— ABOUT THIS EXERCISE —
Output the records exactly as they appear, with no pictures included.

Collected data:
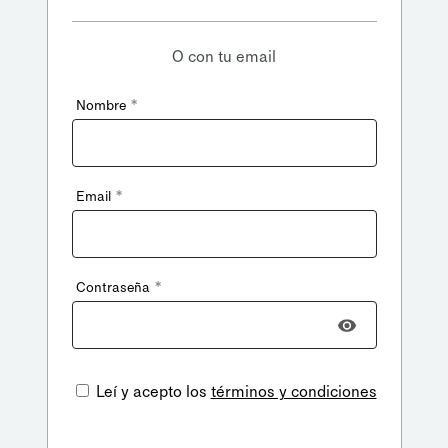
O con tu email
*
Nombre
*
Email
*
Contraseña
Leí y acepto los
términos y condiciones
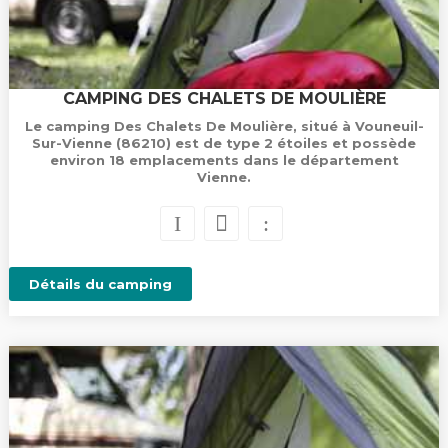
CAMPING DES CHALETS DE MOULIÈRE
Le camping Des Chalets De Moulière, situé à Vouneuil-
Sur-Vienne (86210) est de type 2 étoiles et possède
environ 18 emplacements dans le département
Vienne.
Détails du camping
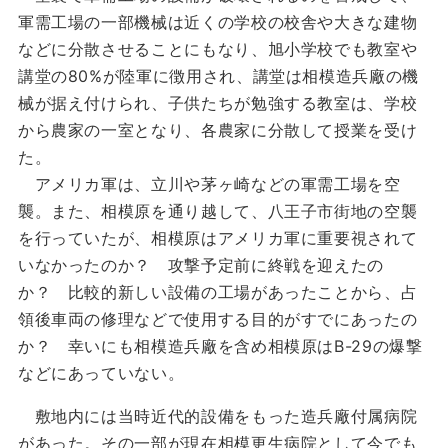
軍需工場の一部機械は近くの学校の校舎や大きな建物
などに分散させることにもなり、旭小学校でも教室や
講堂の80%が陸軍に徴用され、講堂は相模造兵廠の機
械が据え付けられ、子供たちが勉強する教室は、学校
から農家の一室となり、各農家に分散して授業を受け
た。
アメリカ軍は、立川や茅ヶ崎などの軍需工場を空
襲。また、相模原を通り越して、八王子市街地の空襲
を行っていたが、相模原はアメリカ軍に重要視されて
いなかったのか？ 攻撃予定前に終戦を迎えたの
か？ 比較的新しい設備の工場があったことから、占
領後車両の修理などで使用する目的がすでにあったの
か？ 幸いにも相模造兵廠を含め相模原はB-29の爆撃
などにあっていない。
敷地内には当時近代的設備をもった造兵廠付属病院
があった。その一部が現在相模更生病院として今でも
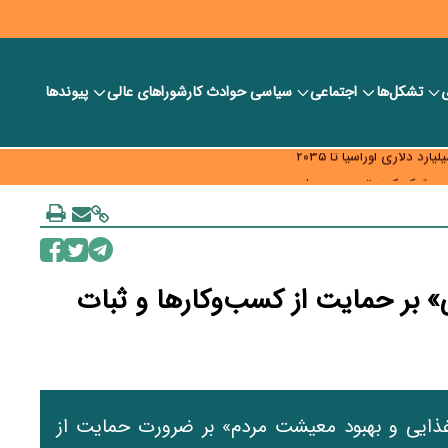
ی
تشکل‌ها
اجتماعی
سیاسی
حوادث کار
شورا‎های عالی
پیوندها
ر بانک‌ها و صرافی‌ها
د، شبکه کمتر توسعه می‌یابد
 سیاست‌های مالیاتی در حمایت از تولید
» بر حمایت از کسب‌وکارها و ثبات
ذایی و بهبود معیشت مردم» بر ضرورت حمایت از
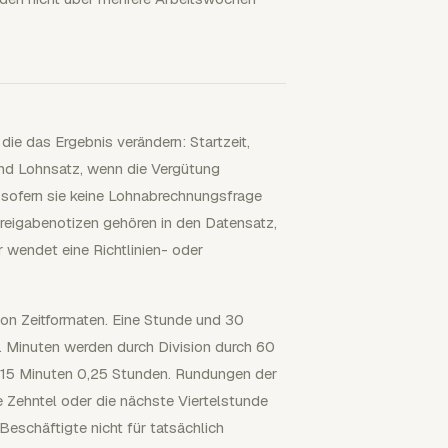
die das Ergebnis verändern: Startzeit,
nd Lohnsatz, wenn die Vergütung
 sofern sie keine Lohnabrechnungsfrage
Freigabenotizen gehören in den Datensatz,
r wendet eine Richtlinien- oder
von Zeitformaten. Eine Stunde und 30
. Minuten werden durch Division durch 60
 15 Minuten 0,25 Stunden. Rundungen der
 Zehntel oder die nächste Viertelstunde
 Beschäftigte nicht für tatsächlich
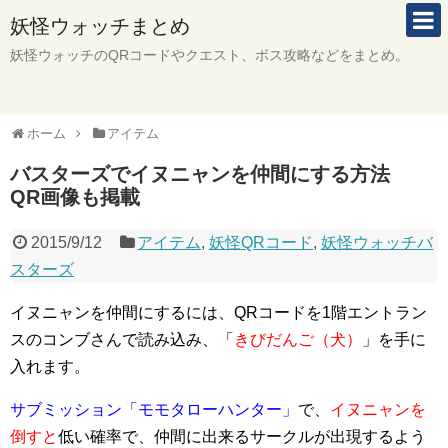
妖怪ウォッチまとめ
妖怪ウォッチのQRコードやクエスト、ボス攻略などをまとめ。
ホーム
アイテム
バスターズでイヌニャンを仲間にする方法
QR画像も掲載
2015/9/12
アイテム
,
妖怪QRコード
,
妖怪ウォッチバ
スターズ
イヌニャンを仲間にするには、QRコードを1階エントラン
スのコンブさんで読み込み、「
きびだんご（犬）
」を手に
入れます。
サブミッション「モモタローハンター」
で、
イヌニャンを
倒すと
低い確率で、仲間に出来るサークルが出現するよう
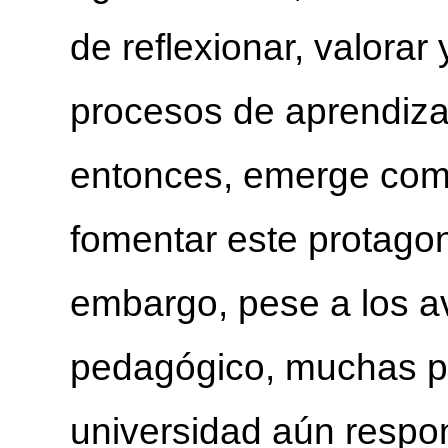
de reflexionar, valorar
procesos de aprendiza
entonces, emerge como
fomentar este protagon
embargo, pese a los a
pedagógico, muchas pr
universidad aún resp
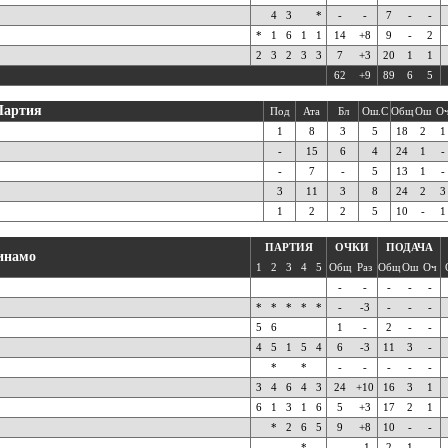
4
3
*
-
-
7
-
-
*
1
6
1
1
14
+8
9
-
2
2
3
2
3
3
7
+3
20
1
1
62
+9
89
6
5
Партия
Под
Ата
Бл
Ош.С
Общ
Ош
О
1
8
3
5
18
2
1
-
15
6
4
24
1
-
-
7
-
5
13
1
-
3
11
3
8
24
2
3
1
2
2
5
10
-
1
ПАРТИЯ
ОЧКИ
ПОДАЧА
инамо
1
2
3
4
5
Общ
Раз
Общ
Ош
Оч
-
-
-
-
-
*
*
*
*
*
-
-3
-
-
-
5
6
1
-
2
-
-
4
5
1
5
4
6
-3
11
3
-
*
*
-
-
-
-
-
3
4
6
4
3
24
+10
16
3
1
6
1
3
1
6
5
+3
17
2
1
*
2
6
5
9
+8
10
-
-
*
-
-1
2
1
-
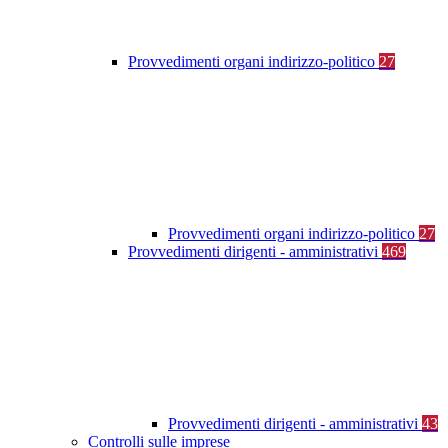
Provvedimenti organi indirizzo-politico
27
Provvedimenti organi indirizzo-politico
27
Provvedimenti dirigenti - amministrativi
469
Provvedimenti dirigenti - amministrativi
43
Controlli sulle imprese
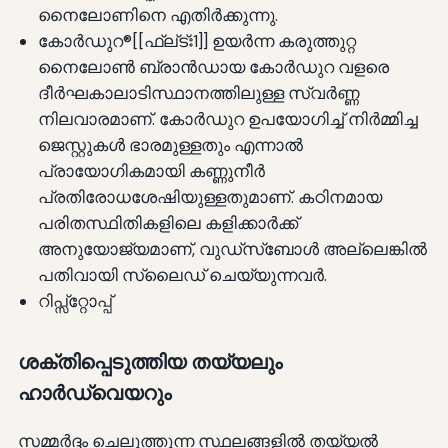
നൈലോണിനെ എതിർക്കുന്നു.
കോർഡുറ®[[ഫ്ല്ട്ഃ1]] ഉയർന്ന കരുത്തുറ്റ
നൈലോൺ ബ്രാൻഡായ കോർഡുറ വളരെ
ദീർഘകാലാടിസ്ഥാനത്തിലുള്ള സ്വർണ്ണ
നിലവാരമാണ്. കോർഡുറ ഉപയോഗിച്ച് നിർമ്മിച്ച
ജെസ്റ്റുകൾ ഭാരമുള്ളതും എന്നാൽ
പ്രായോഗികമായി കണ്ണുനീർ
പ്രതിരോധശേഷിയുള്ളതുമാണ്. കഠിനമായ
പരിതസ്ഥിതികളിലെ കളിക്കാർക്ക്
അനുയോജ്യമാണ്, വുഡ്സ്ബോൾ അല്ലെങ്കിൽ
പതിവായി സ്ലൈഡ് ചെയ്യുന്നവർ.
റിപ്സ്റ്റോപ്പ്
ശക്തിപ്പെടുത്തിയ തയ്യലും
ഹാർഡ്വെയറും
സമ്മർദ്ദം ചെലുത്തുന്ന സ്ഥലങ്ങളിൽ തയ്യൽ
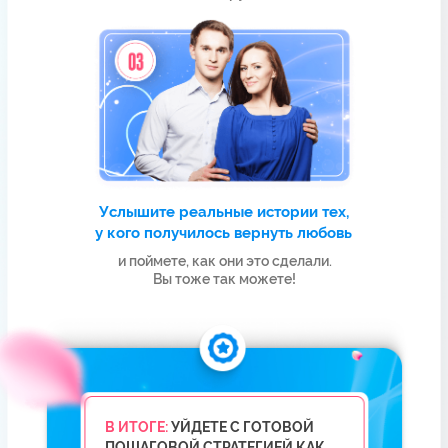
я поделюсь с вами на бесплатном
мастер-классе «Как вернуть
любимого мужчину за 35 дней»
“
Посмотрите 2-минутное видео
и узнайте, что сделать, чтобы мужчина
САМ захотел быть с вами
ИДУ НА МАСТЕР-КЛАСС
БОНУСЫ ДЛЯ ТЕХ,
КТО БУДЕТ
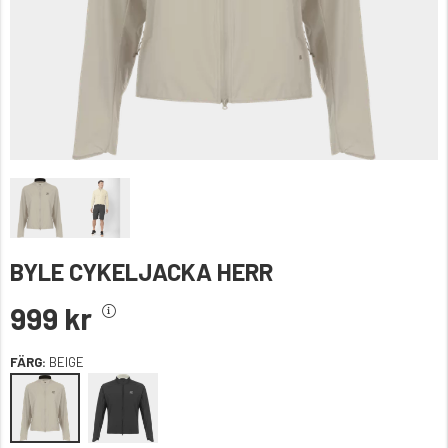
BYLE CYKELJACKA HERR
999 kr
FÄRG:
BEIGE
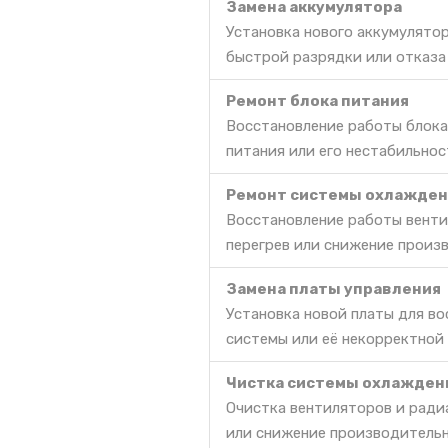
Замена аккумулятора
Установка нового аккумулято
быстрой разрядки или отказа
Ремонт блока питания
Восстановление работы блока 
питания или его нестабильнос
Ремонт системы охлажден
Восстановление работы венти
перегрев или снижение произ
Замена платы управления
Установка новой платы для в
системы или её некорректной
Чистка системы охлажден
Очистка вентиляторов и радиа
или снижение производительн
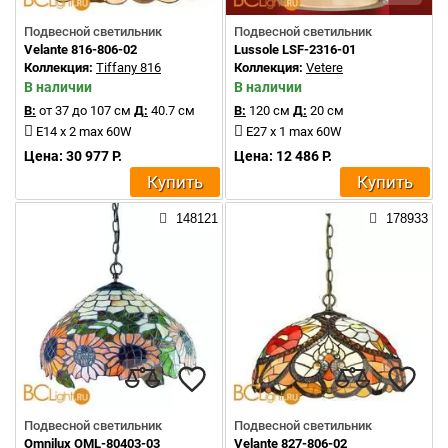
Подвесной светильник
Подвесной светильник
Velante 816-806-02
Lussole LSF-2316-01
Коллекция:
Tiffany 816
Коллекция:
Vetere
В наличии
В наличии
В:
от 37 до 107 см
Д:
40.7 см
В:
120 см
Д:
20 см
E14 x 2 max 60W
E27 x 1 max 60W
Цена: 30 977 Р.
Цена: 12 486 Р.
Купить
Купить
148121
178933
Подвесной светильник
Подвесной светильник
Omnilux OML-80403-03
Velante 827-806-02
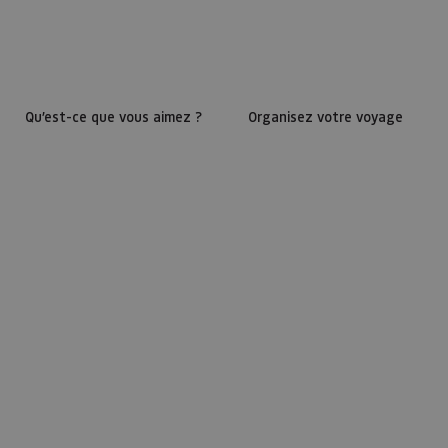
Qu’est-ce que vous aimez ?
Organisez votre voyage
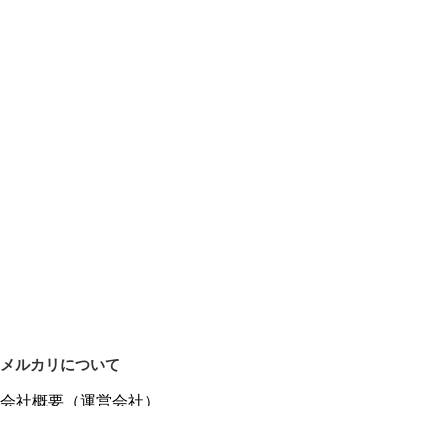
メルカリについて
会社概要（運営会社）
採用情報
プレスリリース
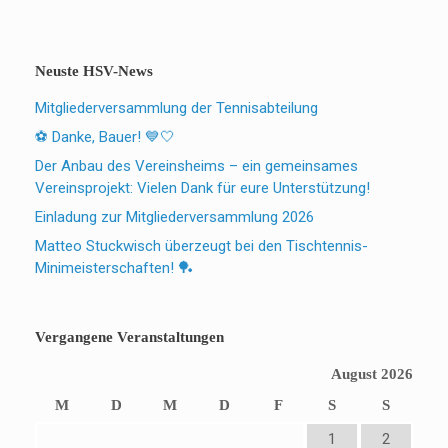
Neuste HSV-News
Mitgliederversammlung der Tennisabteilung
⚽ Danke, Bauer! 💙🤍
Der Anbau des Vereinsheims – ein gemeinsames
Vereinsprojekt: Vielen Dank für eure Unterstützung!
Einladung zur Mitgliederversammlung 2026
Matteo Stuckwisch überzeugt bei den Tischtennis-
Minimeisterschaften! 🏓
Vergangene Veranstaltungen
August 2026
M
D
M
D
F
S
S
1
2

— TASK RESULT —
O con tu email
*
Nombre
*
Email
*
Contraseña
Leí y acepto los
términos y condiciones
CAMPING DES CHALETS DE MOULIÈRE
Le camping Des Chalets De Moulière, situé à Vouneuil-
Sur-Vienne (86210) est de type 2 étoiles et possède
environ 18 emplacements dans le département
Vienne.
Détails du camping
軍需工場の一部機械は近くの学校の校舎や大きな建物
などに分散させることにもなり、旭小学校でも教室や
講堂の80%が陸軍に徴用され、講堂は相模造兵廠の機
械が据え付けられ、子供たちが勉強する教室は、学校
から農家の一室となり、各農家に分散して授業を受け
た。
アメリカ軍は、立川や茅ヶ崎などの軍需工場を空
襲。また、相模原を通り越して、八王子市街地の空襲
を行っていたが、相模原はアメリカ軍に重要視されて
いなかったのか？ 攻撃予定前に終戦を迎えたの
か？ 比較的新しい設備の工場があったことから、占
領後車両の修理などで使用する目的がすでにあったの
か？ 幸いにも相模造兵廠を含め相模原はB-29の爆撃
などにあっていない。
敷地内には当時近代的設備をもった造兵廠付属病院
があった。その一部が現在相模更生病院として今でも
ی
تشکل‌ها
اجتماعی
سیاسی
حوادث کار
شورا‎های عالی
پیوندها
ر بانک‌ها و صرافی‌ها
د، شبکه کمتر توسعه می‌یابد
 سیاست‌های مالیاتی در حمایت از تولید
» بر حمایت از کسب‌وکارها و ثبات
ذایی و بهبود معیشت مردم» بر ضرورت حمایت از
die das Ergebnis verändern: Startzeit,
nd Lohnsatz, wenn die Vergütung
 sofern sie keine Lohnabrechnungsfrage
Freigabenotizen gehören in den Datensatz,
r wendet eine Richtlinien- oder
von Zeitformaten. Eine Stunde und 30
. Minuten werden durch Division durch 60
 15 Minuten 0,25 Stunden. Rundungen der
 Zehntel oder die nächste Viertelstunde
 Beschäftigte nicht für tatsächlich
妖怪ウォッチまとめ
妖怪ウォッチのQRコードやクエスト、ボス攻略などをまとめ。
ホーム
アイテム
バスターズでイヌニャンを仲間にする方法
QR画像も掲載
2015/9/12
アイテム
,
妖怪QRコード
,
妖怪ウォッチバ
スターズ
イヌニャンを仲間にするには、QRコードを1階エントラン
スのコンブさんで読み込み、「
きびだんご（犬）
」を手に
入れます。
サブミッション「モモタローハンター」
で、
イヌニャンを
倒すと
低い確率で、仲間に出来るサークルが出現するよう
de reflexionar, valorar
procesos de aprendiza
entonces, emerge como
fomentar este protagon
embargo, pese a los a
pedagógico, muchas pr
universidad aún resp
4
3
*
-
-
7
-
-
*
1
6
1
1
14
+8
9
-
2
2
3
2
3
3
7
+3
20
1
1
62
+9
89
6
5
Партия
Под
Ата
Бл
Ош.С
Общ
Ош
О
1
8
3
5
18
2
1
-
15
6
4
24
1
-
-
7
-
5
13
1
-
3
11
3
8
24
2
3
1
2
2
5
10
-
1
ПАРТИЯ
ОЧКИ
ПОДАЧА
инамо
1
2
3
4
5
Общ
Раз
Общ
Ош
Оч
-
-
-
-
-
*
*
*
*
*
-
-3
-
-
-
5
6
1
-
2
-
-
4
5
1
5
4
6
-3
11
3
-
*
*
-
-
-
-
-
3
4
6
4
3
24
+10
16
3
1
6
1
3
1
6
5
+3
17
2
1
*
2
6
5
9
+8
10
-
-
*
-
-1
2
1
-
Provvedimenti organi indirizzo-politico
27
Provvedimenti organi indirizzo-politico
27
Provvedimenti dirigenti - amministrativi
469
Provvedimenti dirigenti - amministrativi
43
Controlli sulle imprese
നൈലോണിനെ എതിർക്കുന്നു.
കോർഡുറ®[[ഫ്ല്ട്ഃ1]] ഉയർന്ന കരുത്തുറ്റ
നൈലോൺ ബ്രാൻഡായ കോർഡുറ വളരെ
ദീർഘകാലാടിസ്ഥാനത്തിലുള്ള സ്വർണ്ണ
നിലവാരമാണ്. കോർഡുറ ഉപയോഗിച്ച് നിർമ്മിച്ച
ജെസ്റ്റുകൾ ഭാരമുള്ളതും എന്നാൽ
പ്രായോഗികമായി കണ്ണുനീർ
പ്രതിരോധശേഷിയുള്ളതുമാണ്. കഠിനമായ
പരിതസ്ഥിതികളിലെ കളിക്കാർക്ക്
അനുയോജ്യമാണ്, വുഡ്സ്ബോൾ അല്ലെങ്കിൽ
പതിവായി സ്ലൈഡ് ചെയ്യുന്നവർ.
റിപ്സ്റ്റോപ്പ്
ശക്തിപ്പെടുത്തിയ തയ്യലും
ഹാർഡ്വെയറും
സമ്മർദ്ദം ചെലുത്തുന്ന സ്ഥലങ്ങളിൽ തയ്യൽ
я поделюсь с вами на бесплатном
мастер-классе «Как вернуть
любимого мужчину за 35 дней»
“
Посмотрите 2-минутное видео
и узнайте, что сделать, чтобы мужчина
САМ захотел быть с вами
ИДУ НА МАСТЕР-КЛАСС
БОНУСЫ ДЛЯ ТЕХ,
КТО БУДЕТ
BYLE CYKELJACKA HERR
999 kr
FÄRG:
BEIGE
Замена аккумулятора
Установка нового аккумулято
быстрой разрядки или отказа
Ремонт блока питания
Восстановление работы блока 
питания или его нестабильнос
Ремонт системы охлажден
Восстановление работы венти
перегрев или снижение произ
Замена платы управления
Установка новой платы для в
системы или её некорректной
Чистка системы охлажден
Очистка вентиляторов и радиа
или снижение производительн
Подвесной светильник
Подвесной светильник
Velante 816-806-02
Lussole LSF-2316-01
Коллекция:
Tiffany 816
Коллекция:
Vetere
В наличии
В наличии
В:
от 37 до 107 см
Д:
40.7 см
В:
120 см
Д:
20 см
E14 x 2 max 60W
E27 x 1 max 60W
Цена: 30 977 Р.
Цена: 12 486 Р.
Купить
Купить
148121
178933
Подвесной светильник
Подвесной светильник
Omnilux OML-80403-03
Velante 827-806-02
Qu’est-ce que vous aimez ?
Organisez votre voyage
メルカリについて
会社概要（運営会社）
採用情報
プレスリリース
Neuste HSV-News
Mitgliederversammlung der Tennisabteilung
⚽ Danke, Bauer! 💙🤍
Der Anbau des Vereinsheims – ein gemeinsames
Vereinsprojekt: Vielen Dank für eure Unterstützung!
Einladung zur Mitgliederversammlung 2026
Matteo Stuckwisch überzeugt bei den Tischtennis-
Minimeisterschaften! 🏓
Vergangene Veranstaltungen
August 2026
M
D
M
D
F
S
S
1
2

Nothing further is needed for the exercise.